(CN) – Federal judges in Arizona recently handed down two rulings meant to rein in Sheriff Joe Arpaio’s highly publicized efforts to fight illegal immigration in the state’s most populous county.
U.S District Judge G. Murray Snow on Wednesday ordered a long list of reforms with which Arpaio and the Maricopa County Sheriff’s Office (MCSO) must comply, including the appointment of a federal monitor, enhanced data collection, record keeping and training, and a video recorder in every patrol vehicle to record every traffic stop.
The ruling comes in the wake of Snow’s findings in May that the department violated the civil rights of Latino plaintiffs by racially profiling them and subjecting them to traffic stops and arrests without probable cause.
That decision resolved a Phoenix trial last summer in which the American Civil Liberties Union, the ACLU of Arizona, the Mexican American Legal Defense and Educational Fund, lead plaintiff Manuel de Jesus Ortega Melendres and others was pitted against the MCSO.
In a separate ruling last week, U.S. District Judge Robert Broomfield enjoined Arizona’s so-called Maricopa Migrant Conspiracy Policy, which allegedly inspired Arpaio to create the Human Smuggling Unit of the MCSO and to make immigration enforcement one the department’s top priorities.
Passed by the Arizona Legislature in 2005, the human smuggling law (Ariz.
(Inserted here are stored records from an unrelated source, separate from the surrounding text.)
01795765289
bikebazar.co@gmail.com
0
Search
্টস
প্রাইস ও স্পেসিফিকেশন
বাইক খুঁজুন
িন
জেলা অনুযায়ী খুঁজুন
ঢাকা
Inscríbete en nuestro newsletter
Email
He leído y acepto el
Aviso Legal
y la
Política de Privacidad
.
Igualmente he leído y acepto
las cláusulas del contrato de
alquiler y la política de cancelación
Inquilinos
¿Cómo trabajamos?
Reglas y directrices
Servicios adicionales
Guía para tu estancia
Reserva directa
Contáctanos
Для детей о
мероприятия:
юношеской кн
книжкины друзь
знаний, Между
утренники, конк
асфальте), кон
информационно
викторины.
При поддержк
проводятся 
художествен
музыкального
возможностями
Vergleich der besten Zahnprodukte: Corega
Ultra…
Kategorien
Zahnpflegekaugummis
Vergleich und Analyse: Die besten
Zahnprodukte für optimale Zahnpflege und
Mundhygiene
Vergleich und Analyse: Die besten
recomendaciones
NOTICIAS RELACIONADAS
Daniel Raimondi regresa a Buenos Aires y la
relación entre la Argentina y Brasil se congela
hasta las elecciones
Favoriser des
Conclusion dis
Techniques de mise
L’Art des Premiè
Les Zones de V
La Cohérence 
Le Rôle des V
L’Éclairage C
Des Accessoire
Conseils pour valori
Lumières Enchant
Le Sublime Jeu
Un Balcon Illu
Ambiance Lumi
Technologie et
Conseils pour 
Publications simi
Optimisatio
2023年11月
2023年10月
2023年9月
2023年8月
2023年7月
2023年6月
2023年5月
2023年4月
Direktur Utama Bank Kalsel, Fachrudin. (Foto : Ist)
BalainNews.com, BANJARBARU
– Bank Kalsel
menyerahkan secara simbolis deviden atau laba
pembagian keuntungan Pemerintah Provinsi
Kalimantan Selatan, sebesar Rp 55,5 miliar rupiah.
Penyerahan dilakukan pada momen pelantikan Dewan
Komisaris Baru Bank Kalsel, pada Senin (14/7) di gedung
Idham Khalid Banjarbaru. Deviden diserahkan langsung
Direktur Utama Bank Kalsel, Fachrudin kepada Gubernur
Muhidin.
Rev. Stat. § 13-2319) allowed for the arrest and prosecution of immigrants for “conspiring to transport themselves within Maricopa County.”
Broomfield agreed with plaintiffs We Are America/Somos America Coalition of Arizona in its proposed class action against the Maricopa County Board of Supervisors that the statute was preempted by federal law. Since the law went into effect, the MCSO has arrested some 1,800 “non-smugglers” and has prosecuted 1,357, according to the ruling.
Broomfield also certified a class of “all individuals who pay taxes to Maricopa County and object to the use of county tax revenues to stop, detain, arrest, incarcerate, prosecute, or penalize individuals for conspiring to transport themselves, and themselves only, in violation of Ariz. Rev. Stat. § 13-2319.”
In addition to mandating the creation of a Community Advisory Board and the appointment of a community liaison officer to work with a full-time, on-site federal monitor, Snow’s ruling prohibits deputies from “detaining any individual based on actual or suspected ‘unlawful presence,’ without something more.” It also bars them from “initiating a pretextual vehicle stop where an officer has reasonable suspicion or probable cause to believe a traffic or equipment violation has been or is being committed in order to determine whether the driver or passengers are unlawfully present.”
“MCSO shall deliver police services consistent with the Constitution and laws of the United States and State of Arizona, MCSO policy, and this order, and with current professional standards,” Snow wrote. “In conducting its activities, MCSO shall ensure that members of the public receive equal protection of the law, without discriminating based on actual or perceived race or ethnicity, and in a manner that promotes public confidence.”
Arpaio hinted Tuesday that he would appeal Snow’s ruling.
“I have received a copy of the court order and I am in the process of discussing it with our attorneys,” he said in statement. “We are identifying areas that are ripe for appeal. To be clear, the appointed monitor will have no veto authority over my duties or operations. As the constitutionally elected Sheriff of Maricopa County, I serve the people and I will continue to perform my duties and enforce all laws.”
Dan Pachoda, legal director for the ACLU of Arizona, said in a statement that the requirements, which must remain in place for at least three years, show “Judge Snow recognized that Sheriff Arpaio’s years of discriminatory practices and unconstitutional policies required major change-including appointment of a federal monitor, data collection and video recording for every vehicle stop.”